× Logo Mobil

Stimmungslage der ukrainischen Bevölkerung

Fernsehen
MiJ
Berichte Ukraine

In der Ukraine-Krise war auch diese Woche von einer massiven Reise-Diplomatie geprägt. Der amerikanische Außenminister Antony Blinkin war in Kiew, in Berlin und gestern auch in Genf, wo er mit dem russischen Außenminister Sergej Lawrow über eine friedliche Beilegung der Krise verhandelte. Ob diese Gespräche zu einer Entspannung führen werden, ist offen. Klar ist leider, dass diese Woche auch von beträchtlichen militärischen Aktivitäten geprägt war. Dazu zählen die russisch-weißrussischen Militärmanöver sowie weitere Verlegungen russischer Waffensysteme ins weißrussisch-ukrainische Grenzgebiet zu Ukraine. Andererseits hat Großbritannien sogenannte Militärberater in die Ukraine geschickt, und Litauen und Tschechien wollen Waffen liefern. Nach Umfragen hält ein Drittel der Ukrainer einen Angriff Russlands für wahrscheinlich. Über die Stimmungslage der Bevölkerung und ihre Haltung zu Russland berichtet aus Kiew unseres Ukraine-Korrespondenten Christian Wehrschütz

Acht Jahre sind bereits seit der Maidan-Revolution in Kiew und seit dem Beginn des Krieges in der Ostukraine vergangenen. Diese Zeit hat auch das Verhältnis zwischen Ukrainern und Russen, zwischen den beiden ehemaligen sogenannten Brudervölkern, verändert. Nur etwa 12 Prozent der Bevölkerung, insbesondere im prorussischen Osten, haben eine positive Meinung von Vladimir Putin; doch auch die Haltung zu Russland, hat sich stark gewandelt, betont in Kiew der Meinungsforscher Lubomir Misiv:

„Was die Haltung zu Russland betrifft, so hängt das von der Fragestellung ab. Fragt man, ob Russland ein Aggressor ist, so sagen 70 Prozent ja. Doch fragt man die Bürger, welche Einstellung sie zu Russland haben, so sind etwa 60 Prozent negativ. Denn viele im Osten der Ukraine haben Verwandte in Russland, reden mit ihnen, und sehen Russland nicht als derartige Bedrohung an. Doch auch hier kam es zu starken Änderungen. Bis 2014, bis zum Krieg, hatte eine Mehrheit der Ukrainer eine positive Einstellung zu Russland, und diese Zahl nimmt immer mehr ab."

Dabei darf nicht vergessen werden, dass Vladimir Putin eben ausgerechnet die prorussischen Gebiete wie die Halbinsel Krim und die Städte Donezk und Lugansk unter seine Kontrolle gebracht hat, die politisch in der Ukraine keinen Einfluss mehr ausüben können. Hinzu kommt auch eine klare Politik der sprachlichen Ukrainisierung, die offenbar von der Bevölkerung gebilligt wird, wenn die Umfragewerte stimmen, die Lubomir Misiv präsentiert:

 

"Nach dem Jahre 2014 ist die Zahl derer, die der Ansicht sind, dass Ukrainisch die einzige Staatssprache sein soll, einfach enorm gestiegen. Fast 80 Prozent sind dieser Ansicht. Wenn man das mit dem Jahr 2014 vergleicht, so waren das damals nur 50 Prozent. Somit hat Vladimir Putin auch den Effekt gehabt, dass er zur Nationsbildung beiträgt, und so weiß auch die russisch-sprachige Bevölkerung der Ukraine wer sie ist, weil eine äußerer Feind den Bürgern diese Entscheidung abverlangt, ob er für sein Land oder den Feind ist."

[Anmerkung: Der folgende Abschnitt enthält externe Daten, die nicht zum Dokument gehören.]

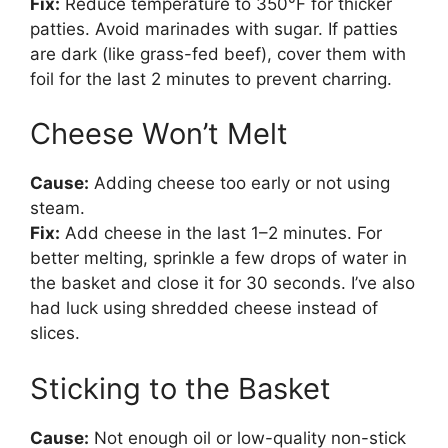
Fix:
Reduce temperature to 350°F for thicker
patties. Avoid marinades with sugar. If patties
are dark (like grass-fed beef), cover them with
foil for the last 2 minutes to prevent charring.
Cheese Won’t Melt
Cause:
Adding cheese too early or not using
steam.
Fix:
Add cheese in the last 1–2 minutes. For
better melting, sprinkle a few drops of water in
the basket and close it for 30 seconds. I’ve also
had luck using shredded cheese instead of
slices.
Sticking to the Basket
Cause:
Not enough oil or low-quality non-stick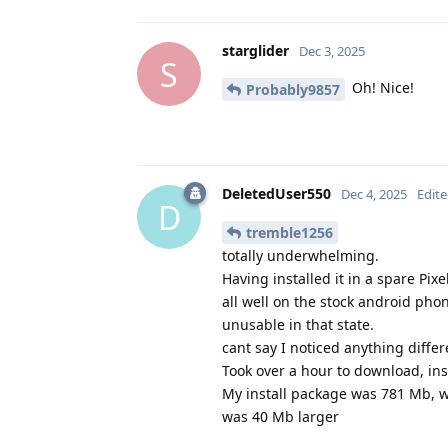
starglider
Dec 3, 2025
S
Oh! Nice!
Probably9857
DeletedUser550
Dec 4, 2025
Edit
D
tremble1256
totally underwhelming.
Having installed it in a spare Pi
all well on the stock android pho
unusable in that state.
cant say I noticed anything differ
Took over a hour to download, ins
My install package was 781 Mb, w
was 40 Mb larger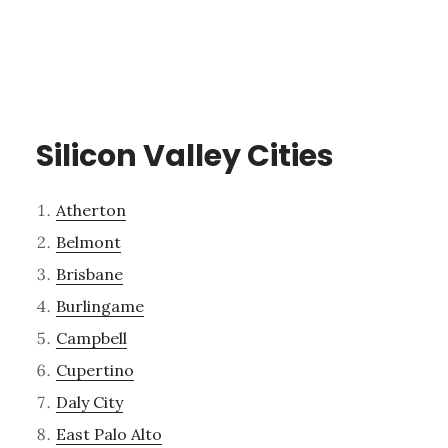
Silicon Valley Cities
Atherton
Belmont
Brisbane
Burlingame
Campbell
Cupertino
Daly City
East Palo Alto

Dazu zählt, dass die Verteidigungsbereitschaft der Ukrainer gestiegen ist, und zwar auch gegenüber Russland und auch im Osten der Ukraine, betont Lubomir Misiv:

 

"Die Hälfte der Bevölkerung sind bereit, ihr Vaterland zu schützen, doch jeder Dritte ist bereit, sein Land auch mit der Waffe in der Hand zu verteidigen also gegen Russland zu kämpfen. Im Westen sind 60 Prozent bereit zu kämpfen, im Osten sind es 25 Prozent der Bevölkerung."

Im Falle einer größeren Militäraktion müssten russische Truppen somit mit wachsendem Widerstand rechnen je weiter sie gegen Westen vorstoßen. Kampflos wie 2014 die Halbinsel Krim, würde ukrainisches Territorium heuer Russland somit sicher nicht in die Hände fallen.